Retype the following records exactly and exclude the pictures.

....................

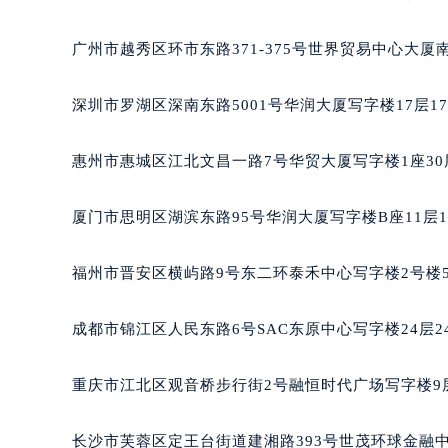
黑龙江省大庆市萨尔图区会战大街天
黑龙江省鹤岗市向阳区红军路天梭售
广州市越秀区环市东路371-375号世界贸易中心大厦
黑龙江省黑河市爱辉区中央街天梭售
黑龙江省鸡西市鸡冠区红军路天梭售
深圳市罗湖区深南东路5001号华润大厦写字楼17层1
黑龙江省佳木斯市向阳区长安路天梭
黑龙江省牡丹江市东安区太平路天梭
惠州市惠城区江北文昌一路7号华贸大厦写字楼1座30
黑龙江省七台河市桃山区大同街天梭
黑龙江省齐齐哈尔市龙沙区龙华路天
厦门市思明区湖滨东路95号华润大厦写字楼B座11层1
黑龙江省双鸭山市尖山区新兴大街天
黑龙江省绥化市北林区新华街与康庄
福州市晋安区横屿路9号东二环泰禾中心写字楼2号楼5
黑龙江省伊春市伊美区通河路天梭售
吉林省白城市洮北区明仁南街天梭售
成都市锦江区人民东路6号SAC东原中心写字楼24层2
吉林省白山市浑江区浑江大街天梭售
吉林省吉林市船营区河南街天梭售后
重庆市江北区观音桥步行街2号融恒时代广场写字楼9层
吉林省辽源市龙山区人民大街天梭售
吉林省梅河口市新华街道梅河大街天
长沙市芙蓉区定王台街道建湘路393号世茂环球金融中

....................

COMPLETED EXERCISE -
黑龙江省大庆市萨尔图区会战大街天
黑龙江省鹤岗市向阳区红军路天梭售
广州市越秀区环市东路371-375号世界贸易中心大厦
黑龙江省黑河市爱辉区中央街天梭售
黑龙江省鸡西市鸡冠区红军路天梭售
深圳市罗湖区深南东路5001号华润大厦写字楼17层1
黑龙江省佳木斯市向阳区长安路天梭
黑龙江省牡丹江市东安区太平路天梭
惠州市惠城区江北文昌一路7号华贸大厦写字楼1座30
黑龙江省七台河市桃山区大同街天梭
黑龙江省齐齐哈尔市龙沙区龙华路天
厦门市思明区湖滨东路95号华润大厦写字楼B座11层1
黑龙江省双鸭山市尖山区新兴大街天
黑龙江省绥化市北林区新华街与康庄
福州市晋安区横屿路9号东二环泰禾中心写字楼2号楼5
黑龙江省伊春市伊美区通河路天梭售
吉林省白城市洮北区明仁南街天梭售
成都市锦江区人民东路6号SAC东原中心写字楼24层2
吉林省白山市浑江区浑江大街天梭售
吉林省吉林市船营区河南街天梭售后
重庆市江北区观音桥步行街2号融恒时代广场写字楼9层
吉林省辽源市龙山区人民大街天梭售
吉林省梅河口市新华街道梅河大街天
长沙市芙蓉区定王台街道建湘路393号世茂环球金融中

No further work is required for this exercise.